◆ **AIM OF THE EXERCISE**: Return exactly the lines of the records below, starting at the line that contains "Plongez-vous dans le" and ending at the line that contains "La visite en", with both of those lines kept.

◆ **THE DATA**:
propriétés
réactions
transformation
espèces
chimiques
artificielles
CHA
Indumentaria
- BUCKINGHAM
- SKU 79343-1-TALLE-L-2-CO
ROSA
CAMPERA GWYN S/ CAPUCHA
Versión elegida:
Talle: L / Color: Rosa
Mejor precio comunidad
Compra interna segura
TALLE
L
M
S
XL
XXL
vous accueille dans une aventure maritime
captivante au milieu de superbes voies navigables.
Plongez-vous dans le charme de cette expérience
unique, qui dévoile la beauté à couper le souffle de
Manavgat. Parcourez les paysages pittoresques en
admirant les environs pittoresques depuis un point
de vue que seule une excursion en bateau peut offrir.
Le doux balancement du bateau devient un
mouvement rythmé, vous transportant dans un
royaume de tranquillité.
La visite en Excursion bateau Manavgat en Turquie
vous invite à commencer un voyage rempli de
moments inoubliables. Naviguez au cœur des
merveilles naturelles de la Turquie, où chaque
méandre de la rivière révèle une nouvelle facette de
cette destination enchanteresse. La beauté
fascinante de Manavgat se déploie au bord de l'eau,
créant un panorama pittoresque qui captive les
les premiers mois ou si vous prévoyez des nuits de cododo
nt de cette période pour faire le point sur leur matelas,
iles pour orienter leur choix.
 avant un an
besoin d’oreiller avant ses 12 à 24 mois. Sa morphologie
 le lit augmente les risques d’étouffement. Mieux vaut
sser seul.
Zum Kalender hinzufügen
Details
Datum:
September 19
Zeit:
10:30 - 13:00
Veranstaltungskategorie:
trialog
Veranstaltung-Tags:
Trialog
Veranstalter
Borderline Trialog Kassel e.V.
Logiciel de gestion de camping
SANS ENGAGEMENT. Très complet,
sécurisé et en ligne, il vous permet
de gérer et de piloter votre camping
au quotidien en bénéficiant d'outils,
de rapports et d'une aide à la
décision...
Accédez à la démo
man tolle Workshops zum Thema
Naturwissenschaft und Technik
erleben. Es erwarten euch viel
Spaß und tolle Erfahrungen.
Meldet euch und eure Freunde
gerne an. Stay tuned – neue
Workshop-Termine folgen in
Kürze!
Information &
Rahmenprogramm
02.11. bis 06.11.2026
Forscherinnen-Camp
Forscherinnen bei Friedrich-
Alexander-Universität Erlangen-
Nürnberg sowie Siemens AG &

◆ **ANSWER SECTION**:
Plongez-vous dans le charme de cette expérience
unique, qui dévoile la beauté à couper le souffle de
Manavgat. Parcourez les paysages pittoresques en
admirant les environs pittoresques depuis un point
de vue que seule une excursion en bateau peut offrir.
Le doux balancement du bateau devient un
mouvement rythmé, vous transportant dans un
royaume de tranquillité.
La visite en Excursion bateau Manavgat en Turquie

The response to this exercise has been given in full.